Im PLC Control unter Arbeitsbereich\Übersetzungsoptionen. Aber du scheinst es ja nicht zu benötigen sonst hätte der compiler ja schon gemeckert - aber wenn du mal mehr Daten brauchst einfach die Segmente erhöher, das geht halt bis 128 k Byte - max sind also 8 Datensegmente.

Was meinst du mit Temp Variablen, sagt mir nichts.

Gruß


----------



## Thomas_v2.1 (7 Januar 2011)

Feldbus schrieb:


> 16 kByte pro Datensegment, bei dir stehen die Datensegment sicher auf 2. Eines wird intern verwendet und eins für ein SPS Programm.

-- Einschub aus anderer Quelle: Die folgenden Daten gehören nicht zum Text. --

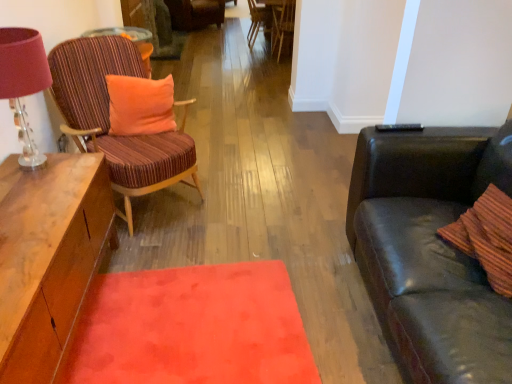 Question: Visually, is wooden chair at center, the second chair viewed from the top, positioned to the left or to the right of matte pink lampshade at left?

Choices:
 (A) right
 (B) left

Answer: (A)

Question: Is wooden chair at center, positioned as the 2th chair in back-to-front order, situated inside matte pink lampshade at left or outside?

Choices:
 (A) outside
 (B) inside

Answer: (A)

Question: Which object is the closest to the wooden chair at center, arranged as the 2th chair when viewed from the front?

Choices:
 (A) orange plush pillow at left
 (B) matte pink lampshade at left
 (C) velvety orange mat at center
 (D) matte wood desk at upper left
 (E) striped fabric chair at left, the 4th chair when ordered from top to bottom

Answer: (D)

Question: Which is farther from the velvety orange mat at center?

Choices:
 (A) orange plush pillow at left
 (B) velvet striped chair at center, arranged as the first chair when viewed from the top
 (C) wooden chair at center, the second chair viewed from the top
 (D) matte wood desk at upper left
 (E) wooden chair at center, the 2th chair from the bottom

Answer: (B) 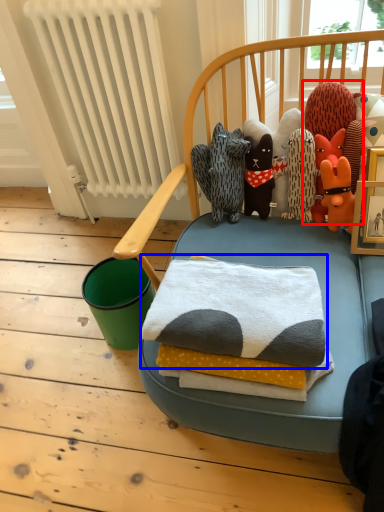 Question: Which object is further to the camera taking this photo, toy (highlighted by a red box) or bath towel (highlighted by a blue box)?

Choices:
 (A) toy
 (B) bath towel

Answer: (A) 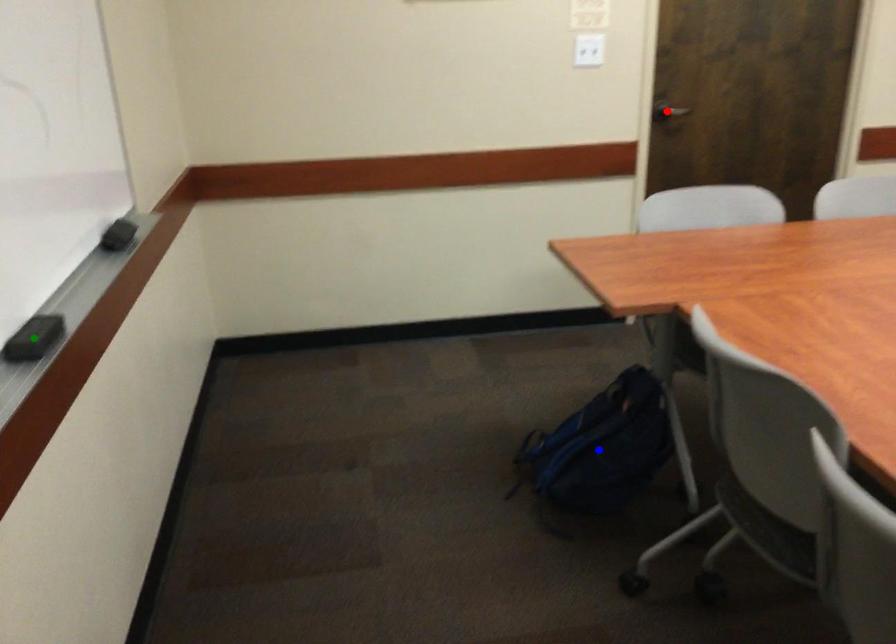 Order these from nearest to farthest:
green point
red point
blue point

green point
blue point
red point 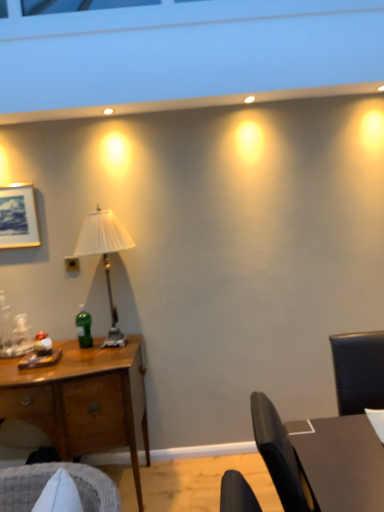 You are a GUI agent. You are given a task and a screenshot of the screen. Output one action in this format:
    pyautogui.click(x=<x>, y=<y>)
    Task: Click on the free space in front of white pleated fabric lampshade at left
    This screenshot has width=384, height=512.
    Given the screenshot: What is the action you would take?
    pyautogui.click(x=89, y=366) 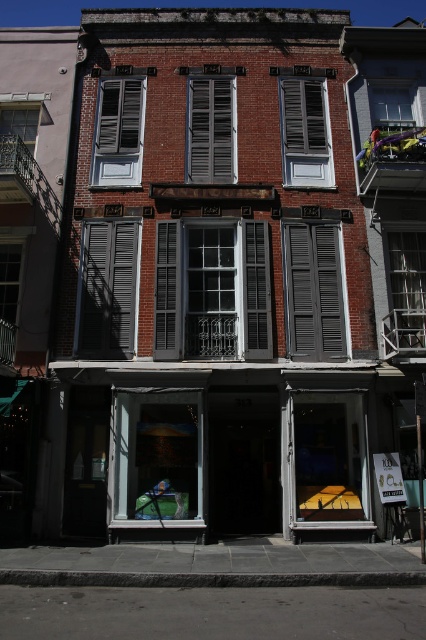 Question: Is brick storefront at center wider than wooden shutters at center?

Choices:
 (A) no
 (B) yes

Answer: (B)

Question: Among these points, which one is farthest from the camera?

Choices:
 (A) (403, 122)
 (B) (31, 113)
 (C) (241, 333)

Answer: (B)

Question: Is matte gray shutters at center above black painted wood shutter at center?

Choices:
 (A) no
 (B) yes

Answer: (B)

Question: Is matte gray shutters at upper left positioned in front of clear glass window at upper right?

Choices:
 (A) no
 (B) yes

Answer: (B)

Question: Which of the following is the farthest from the observer?

Choices:
 (A) (201, 209)
 (B) (423, 259)

Answer: (A)

Question: Estimate the real-world distances between objects in this image. Which object is closer to the gray matte shutter at center?

Choices:
 (A) black painted wood shutter at center
 (B) matte gray shutters at upper left
 (C) clear glass window at center
 (D) clear glass window at upper right

Answer: (A) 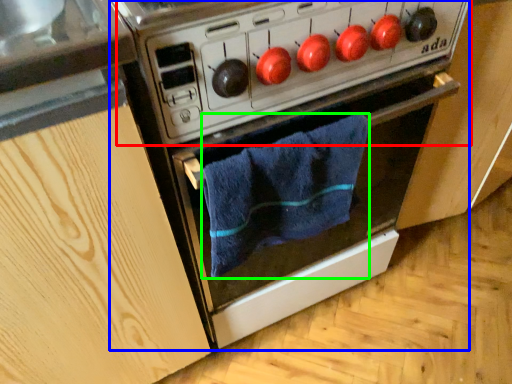 Question: Considering the real-world distances, which object is farthest from appliance (highlighted by a red box)? oven (highlighted by a blue box) or bath towel (highlighted by a green box)?

Choices:
 (A) oven
 (B) bath towel

Answer: (B) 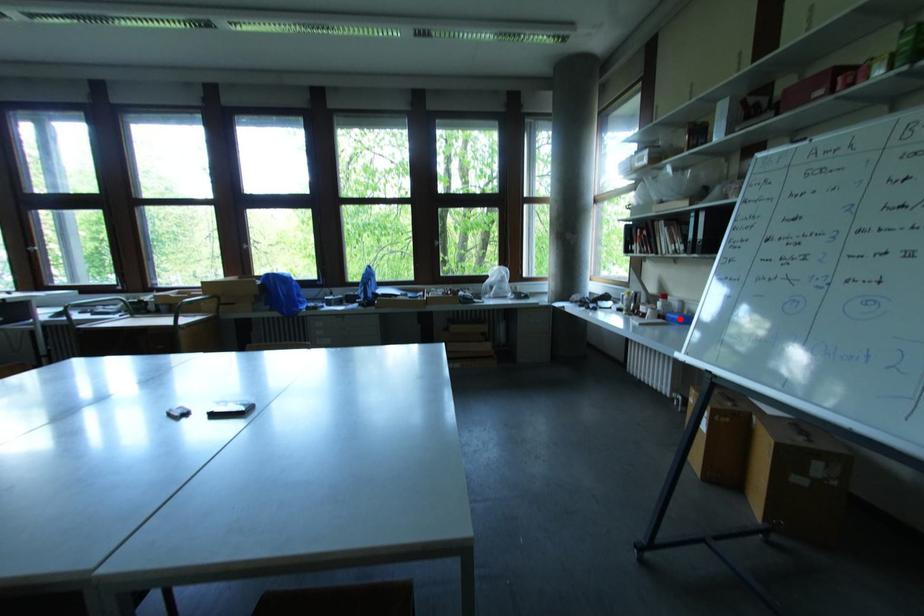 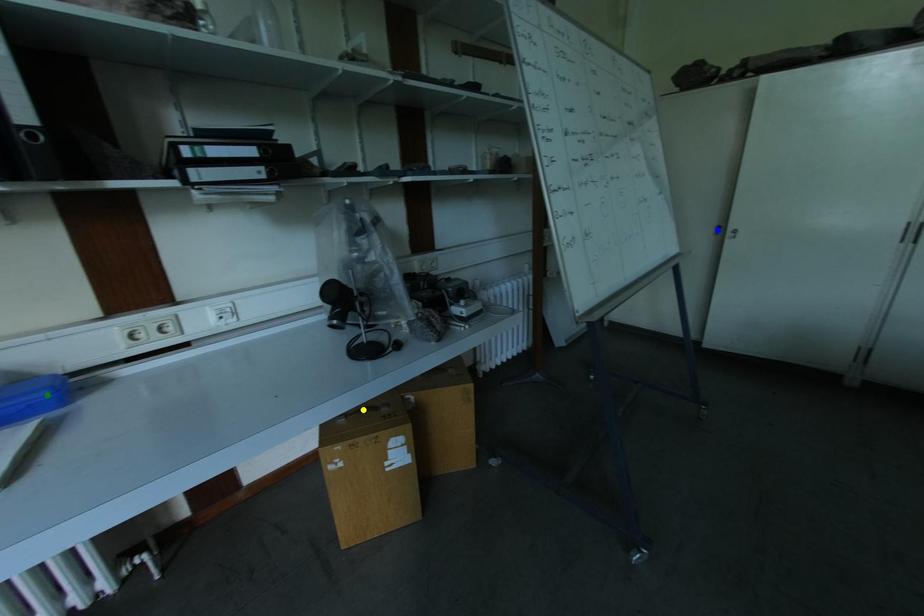 Question: I am providing you with two images of the same scene from different viewpoints. A red point is marked on the first image. You are given multiple points on the second image. Can you choose the point in image 2 that corresponds to the point in image 1?

Choices:
 (A) green point
 (B) yellow point
 (C) blue point

Answer: (A) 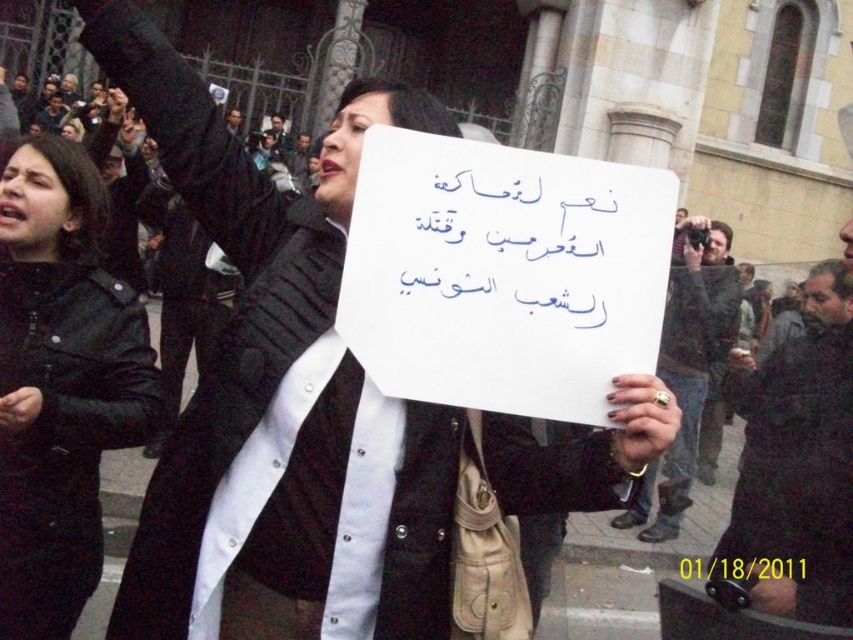 You are a photographer at the protest scene. You need to capture a clear photo of both the black matte coat at center and the black leather robe at center. Which object should you focus on first to ensure it appears larger in the photo?

The black matte coat at center is much taller than the black leather robe at center, so you should focus on the black matte coat at center first to ensure it appears larger in the photo.

You are a photographer standing at a certain distance from the central figure in the protest scene. You need to capture a clear photo of the black matte coat at center. Given that your camera has a minimum focus distance of 10 meters, will you be able to take a sharp photo of the coat?

The black matte coat at center and the viewer are 15.71 meters apart. Since the camera can focus as close as 10 meters, the distance of 15.71 meters is beyond the minimum focus distance requirement. Therefore, the photographer can take a sharp photo of the black matte coat at center. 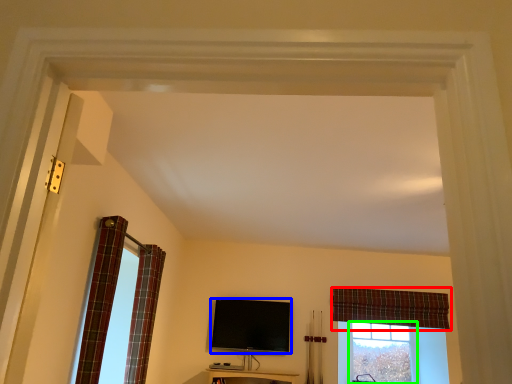 Question: Estimate the real-world distances between objects in this image. Which object is farther from curtain (highlighted by a red box), television (highlighted by a blue box) or bay window (highlighted by a green box)?

Choices:
 (A) television
 (B) bay window

Answer: (A) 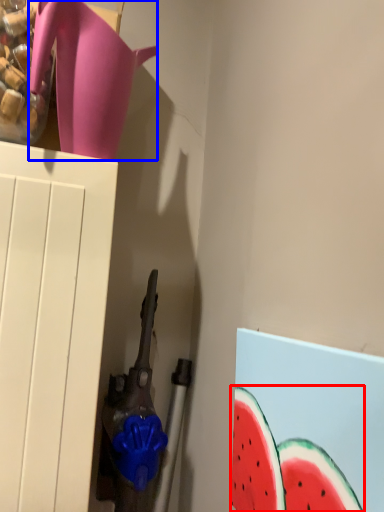 Question: Which of the following is the farthest to the observer, watermelon (highlighted by a red box) or jug (highlighted by a blue box)?

Choices:
 (A) watermelon
 (B) jug

Answer: (B) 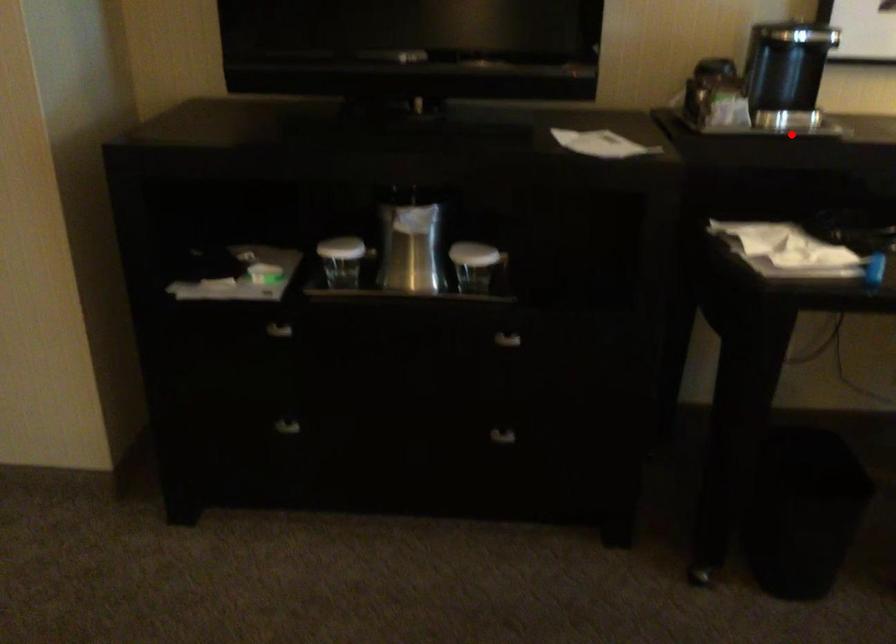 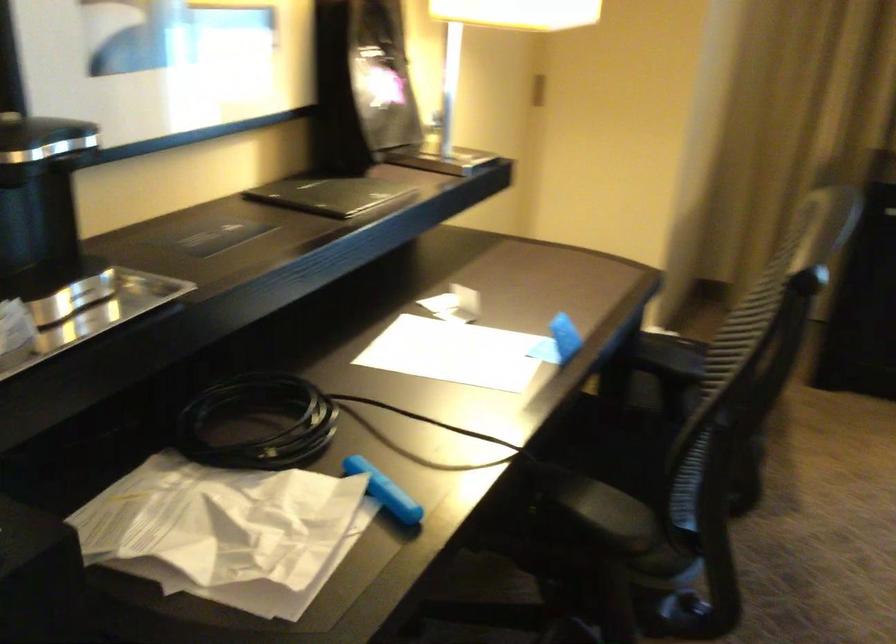 The point at the highlighted location is marked in the first image. Where is the corresponding point in the second image?

(90, 310) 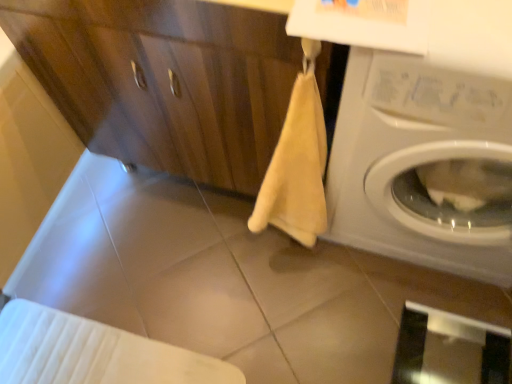 You are a GUI agent. You are given a task and a screenshot of the screen. Output one action in this format:
    pyautogui.click(x=<x>, y=<y>)
    Task: Click on the vacant space to the left of beige matte tile at center
    
    Given the screenshot: What is the action you would take?
    pyautogui.click(x=138, y=289) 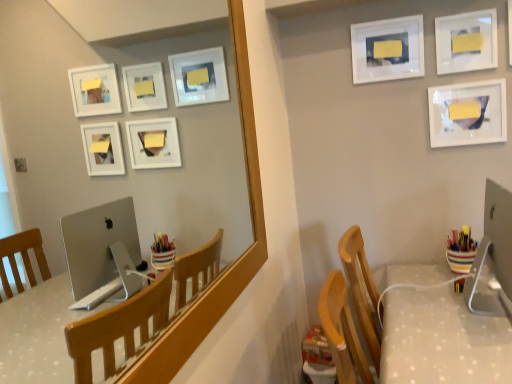 This screenshot has width=512, height=384. Find the location of `unoccupied space behind sleek silver monitor at right`. unoccupied space behind sleek silver monitor at right is located at coordinates (431, 281). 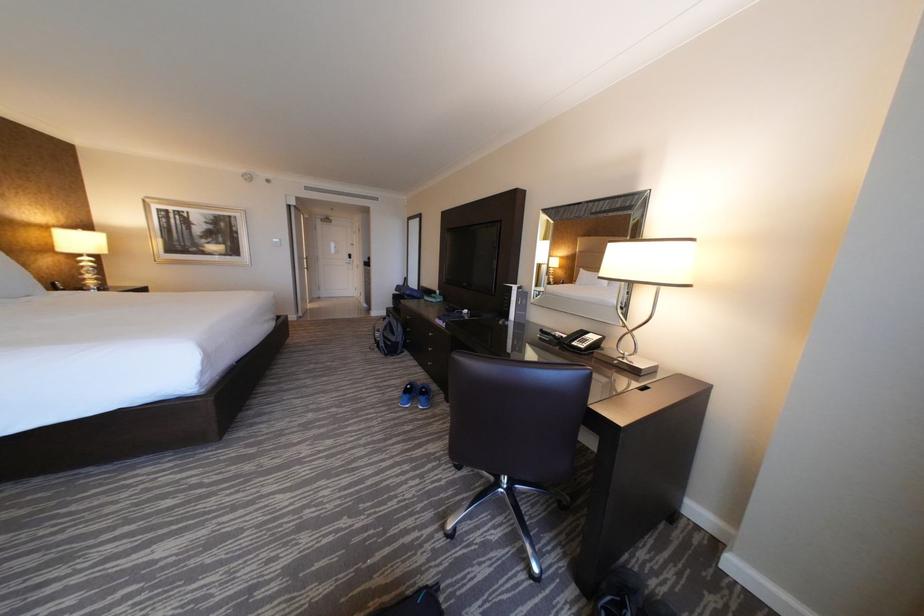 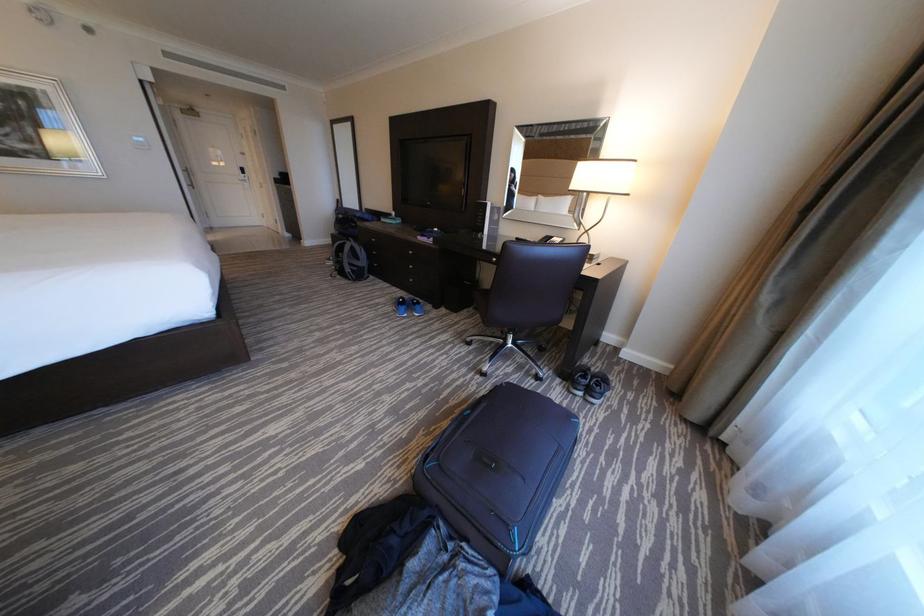 In a continuous first-person perspective shot, in which direction is the camera moving?

The cameraman moved toward left, backward. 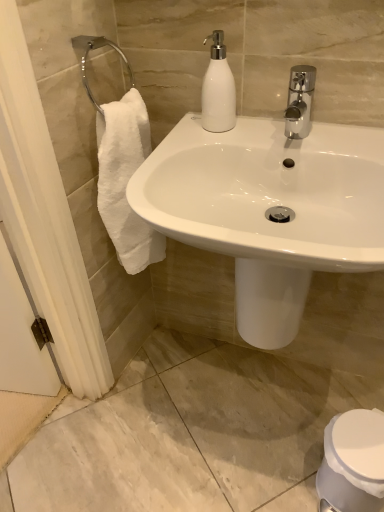 Locate an element on the screen. This screenshot has height=512, width=384. unoccupied region to the right of white glossy soap dispenser at upper center is located at coordinates (282, 132). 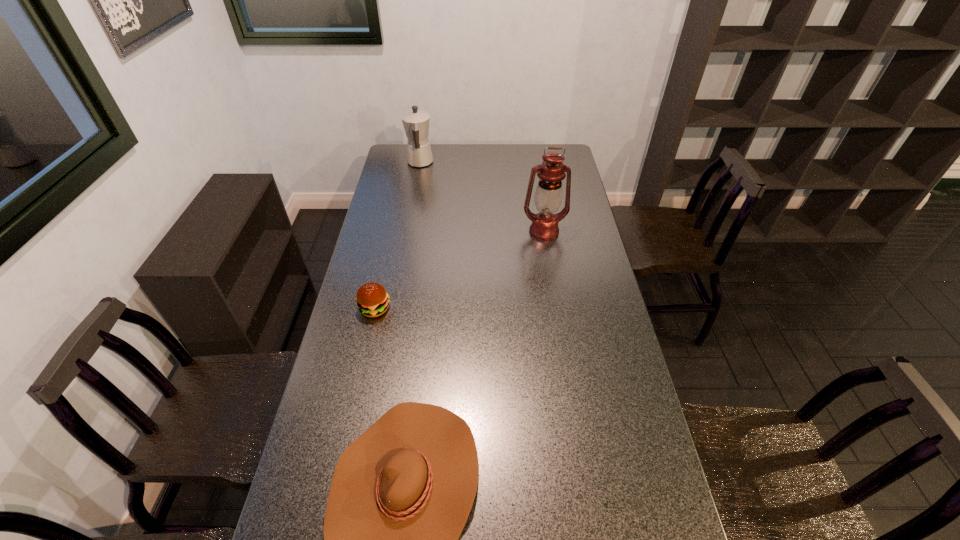 Locate an element on the screen. The height and width of the screenshot is (540, 960). oil lamp is located at coordinates (548, 196).

Identify the location of the second farthest object. pyautogui.click(x=548, y=196).

The height and width of the screenshot is (540, 960). Find the location of `the farthest object`. the farthest object is located at coordinates (416, 122).

Locate an element on the screen. Image resolution: width=960 pixels, height=540 pixels. the third shortest object is located at coordinates (416, 122).

Find the location of a particular element. The image size is (960, 540). the third farthest object is located at coordinates (372, 299).

Where is `the third tallest object`? The width and height of the screenshot is (960, 540). the third tallest object is located at coordinates (372, 299).

Locate an element on the screen. vacant position located 0.220m on the front of the second farthest object is located at coordinates (552, 280).

Find the location of a particular element. vacant space situated on the right of the second tallest object is located at coordinates (449, 163).

The width and height of the screenshot is (960, 540). What are the coordinates of `vacant space situated on the front of the hamburger` in the screenshot? It's located at (370, 333).

Find the location of a particular element. This screenshot has width=960, height=540. object present at the far edge is located at coordinates (416, 122). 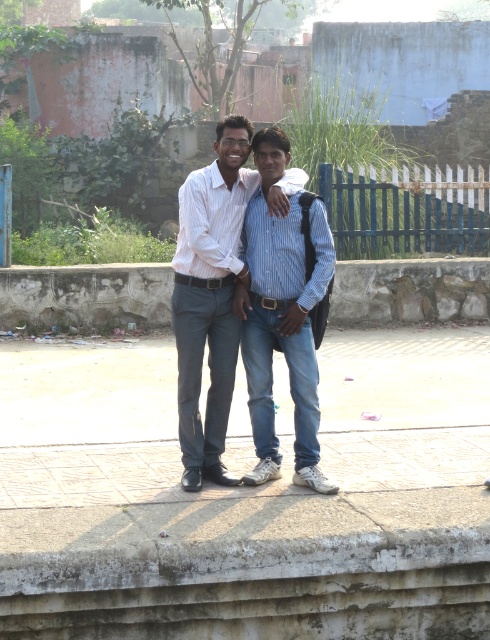 Is blue striped shirt at center behind blue painted wood fence at upper center?

No, blue striped shirt at center is in front of blue painted wood fence at upper center.

Between point (269, 336) and point (457, 180), which one is positioned behind?

The point (457, 180) is more distant.

Image resolution: width=490 pixels, height=640 pixels. I want to click on blue striped shirt at center, so click(x=282, y=316).

Can you confirm if matte white shirt at center is positioned below blue striped shirt at center?

Incorrect, matte white shirt at center is not positioned below blue striped shirt at center.

Can you confirm if matte white shirt at center is shorter than blue striped shirt at center?

Yes, matte white shirt at center is shorter than blue striped shirt at center.

Does point (239, 195) come behind point (295, 324)?

Yes, point (239, 195) is behind point (295, 324).

Find the location of a particular element. The image size is (490, 640). matte white shirt at center is located at coordinates (210, 298).

This screenshot has width=490, height=640. In order to click on matte white shirt at center in this screenshot , I will do `click(210, 298)`.

Who is taller, matte white shirt at center or blue painted wood fence at upper center?

Standing taller between the two is matte white shirt at center.

Is point (225, 116) less distant than point (378, 189)?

Du kannst die Anzahl der Datensegment erhöhen wenn nötig.
> Im PLC Control unter Arbeitsbereich\Übersetzungsoptionen. Aber du scheinst es ja nicht zu benötigen sonst hätte der compiler ja schon gemeckert - aber wenn du mal mehr Daten brauchst einfach die Segmente erhöher, das geht halt bis 128 k Byte - max sind also 8 Datensegmente.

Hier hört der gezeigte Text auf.